No processo 0010801-07.2015.5.08.0129, da 4ª Vara do Trabalho de Marabá, do TRT da 8ª região, o reclamante, motorista, ajuizou reclamação trabalhista pleiteando exclusivamente indenização por dano existencial, em virtude de uma imposição de excessiva jornada de trabalho, laborando de 06:00h às 24:00h, todos os dias, sem intervalo intrajornada ou folga semanal, sendo comum o trabalho também na madrugada, com poucas horas de sono, tendo que viajar constantemente em diferentes rotas, durante 2 anos e 4 meses, o que lhe privou o convício familiar e social, além do lazer, reiteradamente.

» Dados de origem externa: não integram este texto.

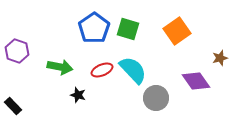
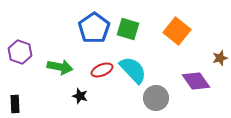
orange square: rotated 16 degrees counterclockwise
purple hexagon: moved 3 px right, 1 px down
black star: moved 2 px right, 1 px down
black rectangle: moved 2 px right, 2 px up; rotated 42 degrees clockwise
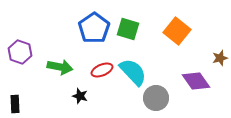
cyan semicircle: moved 2 px down
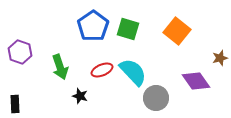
blue pentagon: moved 1 px left, 2 px up
green arrow: rotated 60 degrees clockwise
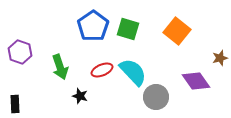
gray circle: moved 1 px up
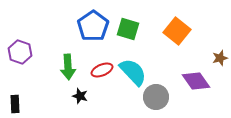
green arrow: moved 8 px right; rotated 15 degrees clockwise
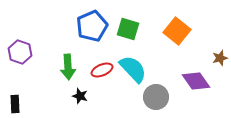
blue pentagon: moved 1 px left; rotated 12 degrees clockwise
cyan semicircle: moved 3 px up
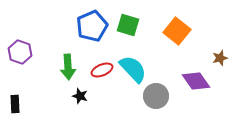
green square: moved 4 px up
gray circle: moved 1 px up
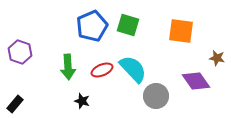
orange square: moved 4 px right; rotated 32 degrees counterclockwise
brown star: moved 3 px left; rotated 28 degrees clockwise
black star: moved 2 px right, 5 px down
black rectangle: rotated 42 degrees clockwise
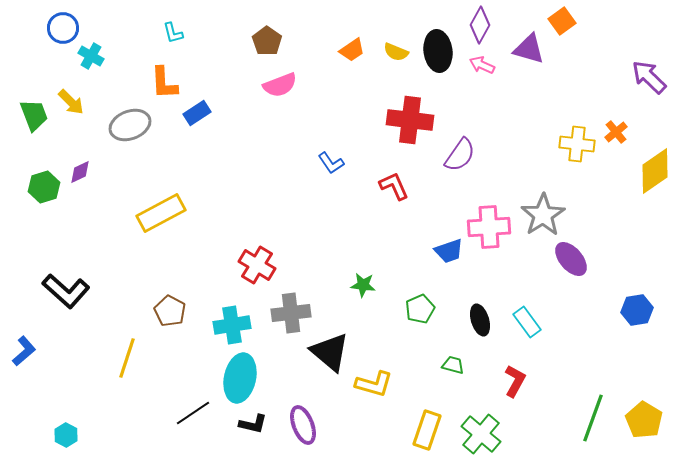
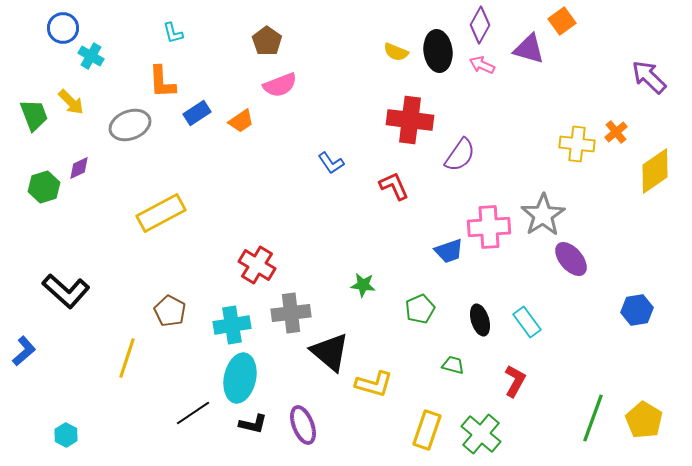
orange trapezoid at (352, 50): moved 111 px left, 71 px down
orange L-shape at (164, 83): moved 2 px left, 1 px up
purple diamond at (80, 172): moved 1 px left, 4 px up
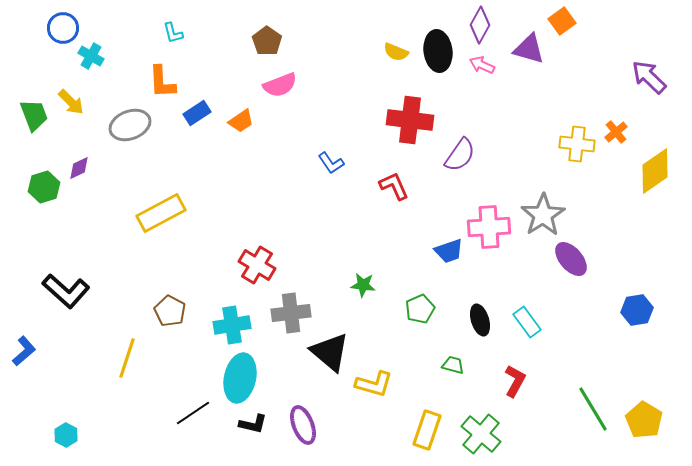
green line at (593, 418): moved 9 px up; rotated 51 degrees counterclockwise
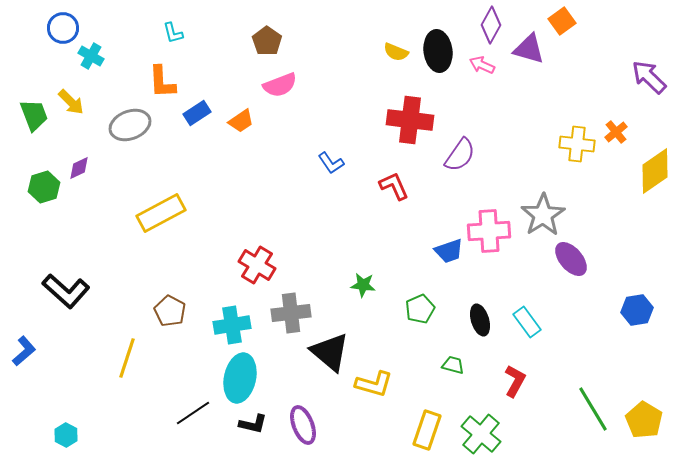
purple diamond at (480, 25): moved 11 px right
pink cross at (489, 227): moved 4 px down
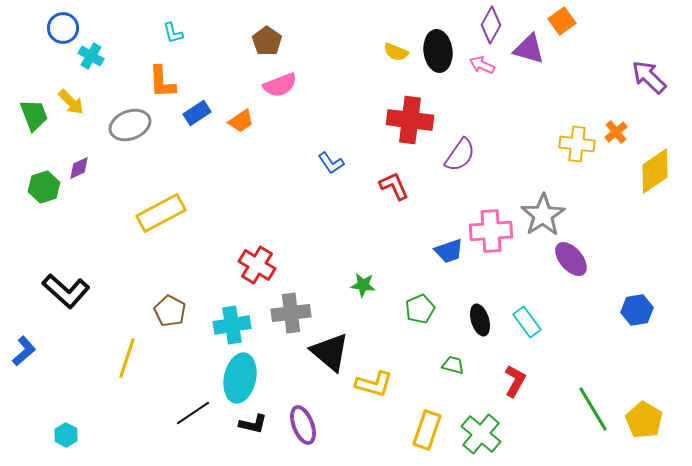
pink cross at (489, 231): moved 2 px right
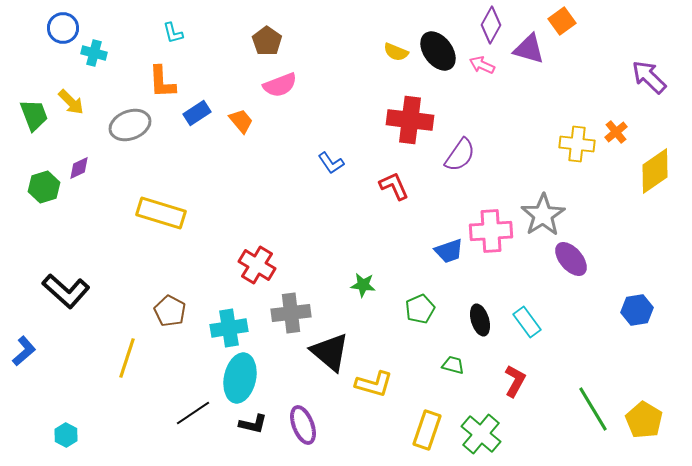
black ellipse at (438, 51): rotated 30 degrees counterclockwise
cyan cross at (91, 56): moved 3 px right, 3 px up; rotated 15 degrees counterclockwise
orange trapezoid at (241, 121): rotated 96 degrees counterclockwise
yellow rectangle at (161, 213): rotated 45 degrees clockwise
cyan cross at (232, 325): moved 3 px left, 3 px down
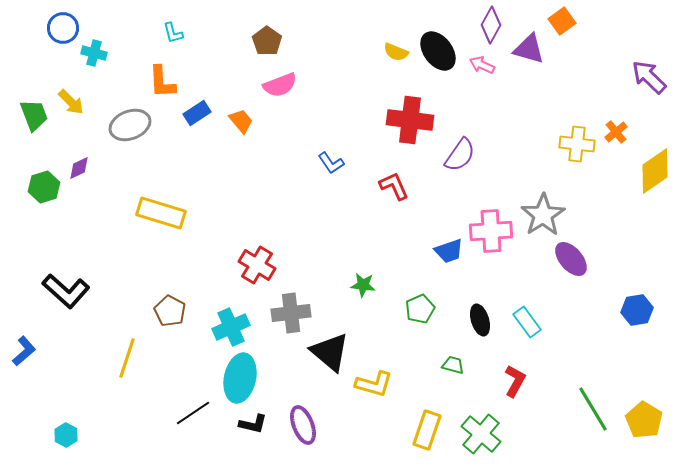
cyan cross at (229, 328): moved 2 px right, 1 px up; rotated 15 degrees counterclockwise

O juiz deferiu o pedido de indenização por dano existencial, entendendo que o autor provou a jornada excessiva alegada, ficando evidente que o excessivo tempo à disposição do empregador provocou danos à vida de relações sociais.

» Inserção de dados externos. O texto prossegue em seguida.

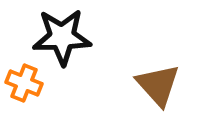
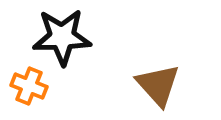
orange cross: moved 5 px right, 3 px down
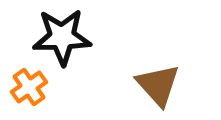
orange cross: moved 1 px down; rotated 33 degrees clockwise
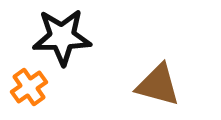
brown triangle: rotated 33 degrees counterclockwise
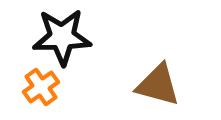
orange cross: moved 12 px right
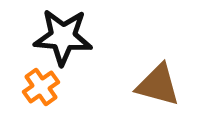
black star: moved 1 px right; rotated 6 degrees clockwise
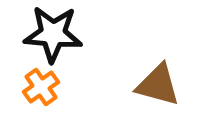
black star: moved 10 px left, 3 px up
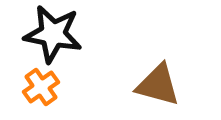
black star: rotated 6 degrees clockwise
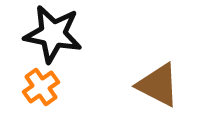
brown triangle: rotated 12 degrees clockwise
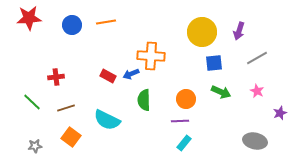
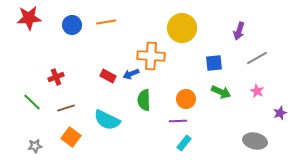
yellow circle: moved 20 px left, 4 px up
red cross: rotated 14 degrees counterclockwise
purple line: moved 2 px left
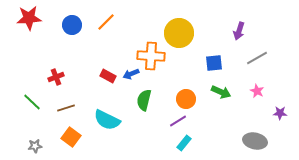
orange line: rotated 36 degrees counterclockwise
yellow circle: moved 3 px left, 5 px down
green semicircle: rotated 15 degrees clockwise
purple star: rotated 24 degrees clockwise
purple line: rotated 30 degrees counterclockwise
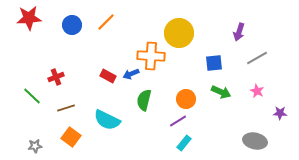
purple arrow: moved 1 px down
green line: moved 6 px up
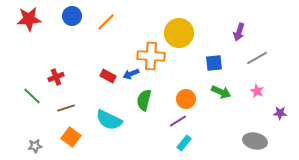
red star: moved 1 px down
blue circle: moved 9 px up
cyan semicircle: moved 2 px right
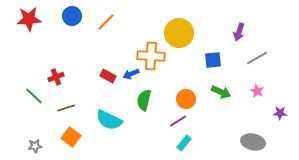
blue square: moved 1 px left, 3 px up
green line: moved 2 px right
gray ellipse: moved 2 px left, 1 px down
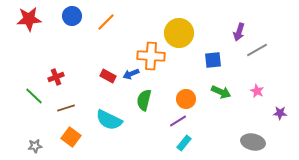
gray line: moved 8 px up
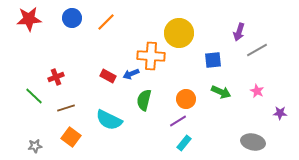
blue circle: moved 2 px down
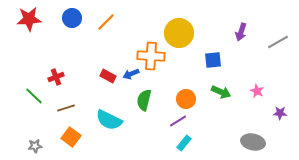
purple arrow: moved 2 px right
gray line: moved 21 px right, 8 px up
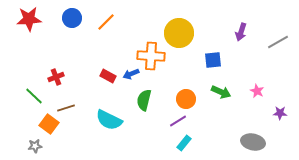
orange square: moved 22 px left, 13 px up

O juiz considerou existente o dano existencial, mas não propriamente a extensão do dano nos termos que o autor do processo pretendia, pois o juiz reconheceu que houve o gozo de eventuais intervalos e entendeu também que o mesmo trabalhador não conseguiu provar que seu relacionamento familiar foi prejudicado a ponto de seu filho de 6 anos de idade ter que morar com seus pais em razão de sua ausência, bem como, no âmbito profissional, não ficou provado que o reclamante precisou interromper cursos de qualificação por conta do trabalho.

 Ficou configurado perfeitamente para o juiz a presença do dano, mas não a gravidade ou extensão do jeito que o trabalhador alegava, principalmente porque o mesmo não conseguiu provas específicas que apontassem a extensão dos prejuízos familiares sofridos ou a frustração de seu projeto profissional do futuro.

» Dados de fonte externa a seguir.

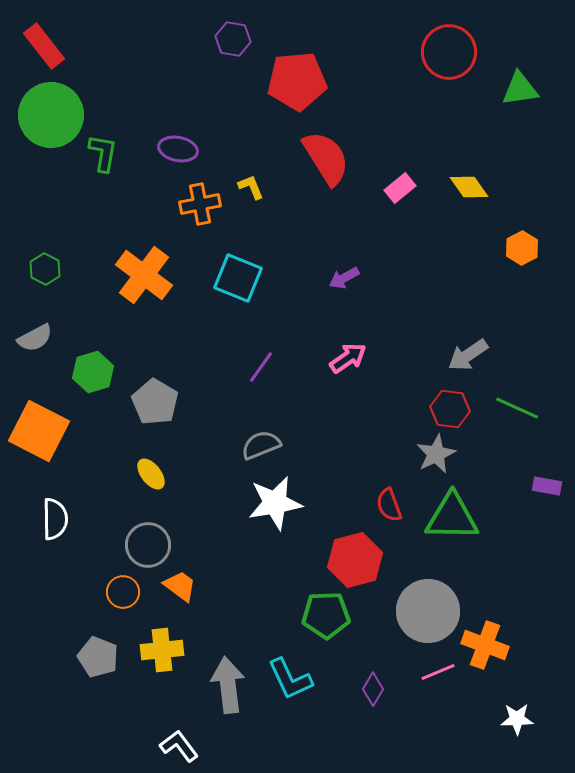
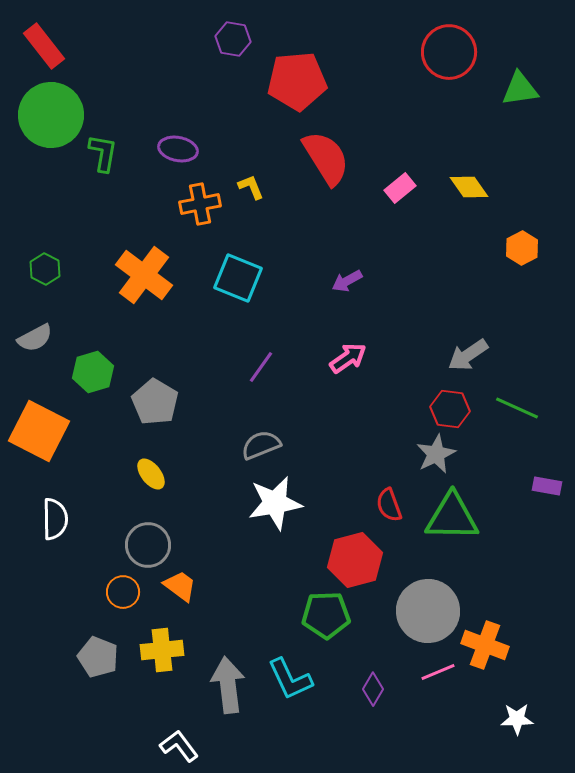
purple arrow at (344, 278): moved 3 px right, 3 px down
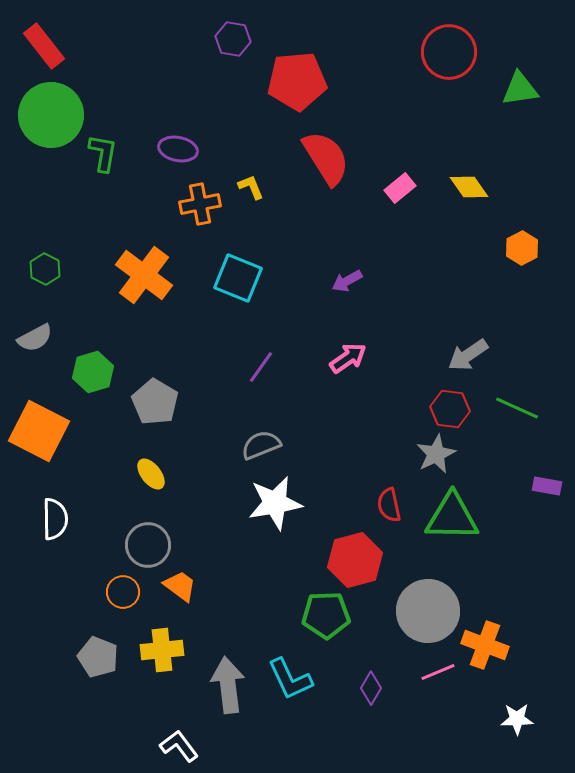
red semicircle at (389, 505): rotated 8 degrees clockwise
purple diamond at (373, 689): moved 2 px left, 1 px up
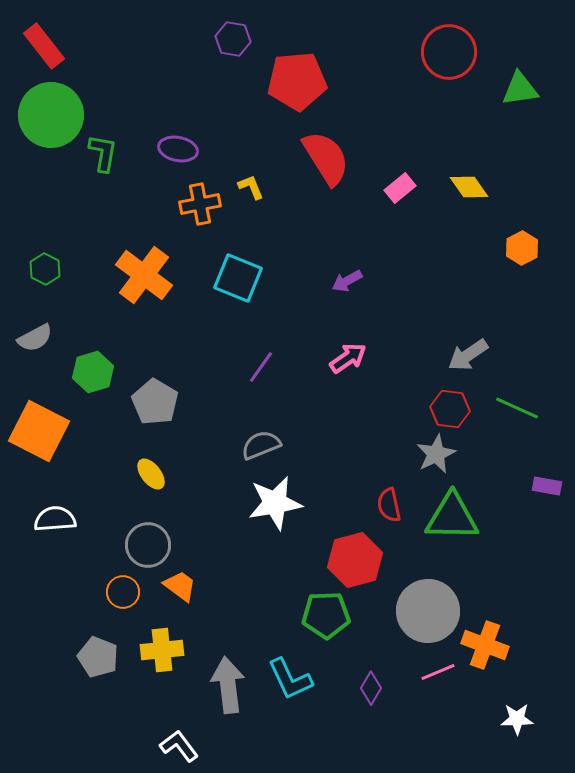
white semicircle at (55, 519): rotated 93 degrees counterclockwise
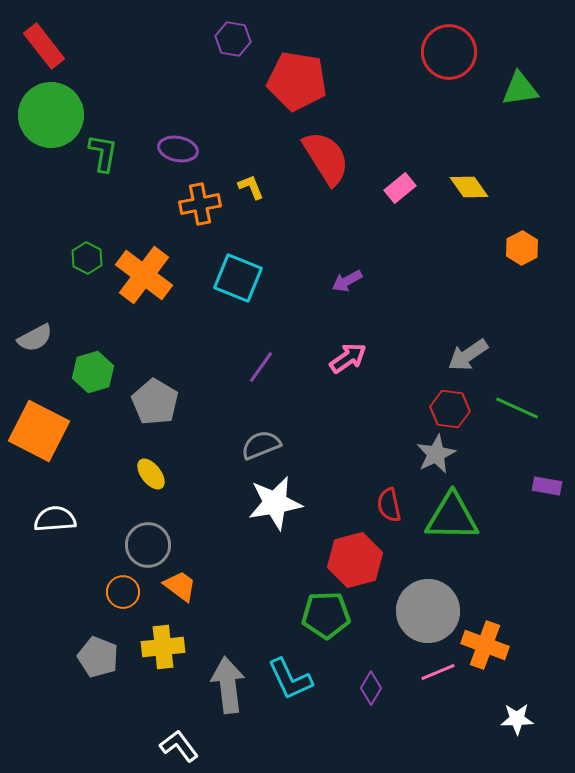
red pentagon at (297, 81): rotated 14 degrees clockwise
green hexagon at (45, 269): moved 42 px right, 11 px up
yellow cross at (162, 650): moved 1 px right, 3 px up
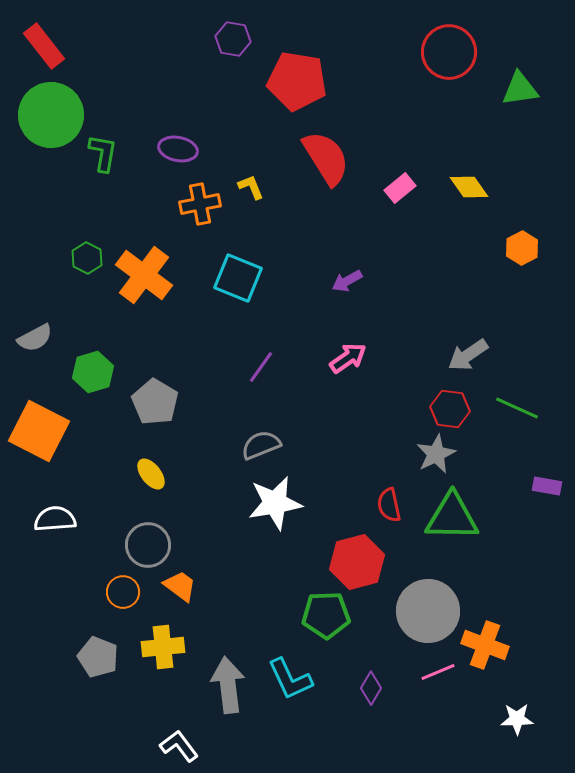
red hexagon at (355, 560): moved 2 px right, 2 px down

O juiz no arbitramento do valor indenizatório de R$20.000,00 (vinte mil reais) considerou a capacidade econômica das empresas reclamadas, o caráter punitivo-pedagógico e o intuito compensatório da indenização, além do critério da razoabilidade, que limita a discricionariedade do julgador, e do critério da proporcionalidade, tendo em vista que o arbitramento não proporcionasse enriquecimento ilícito ao reclamante.

Conforme a fundamentação da sentença, o juiz fez correta distinção entre o dano moral e o dano existencial. Além disso, entendeu de forma acertada que a jornada de trabalho excessiva à disposição do empregador provoca danos atuais e futuros à vida de relações do trabalhador.

Como metodologia, o juiz buscou o equilíbrio entre o formalismo  e o intuitivismo, visto que julgou com base nas provas apresentadas nos autos, como cartões de ponto e depoimento de testemunhas, ficando assim comprovado que ele trabalhou aproximadamente 2 anos para as empresas reclamadas no horário de trabalho de 6:00h às 00:00h, em média, de domingo a domingo, com quase inexistentes folgas semanais, sem gozo integral de hora intrajornada e sem sequer gozo integral de intervalo interjornada, e além disso, viajando sozinho.

Também através do nexo virtual, projetou-se na sentença as implicações na vida do trabalhador, considerando-se que o indivíduo perdeu boas oportunidades em sua vida social e pessoal.  

Mais favorável ainda foi o fato de que a lesão alegada pelo reclamante era coerente e razoável com seu modo de vida até então adotado, ficando provado os prejuízos decorrentes de seu afastamento da família e da vida social em virtude do vasto tempo à disposição do empregador.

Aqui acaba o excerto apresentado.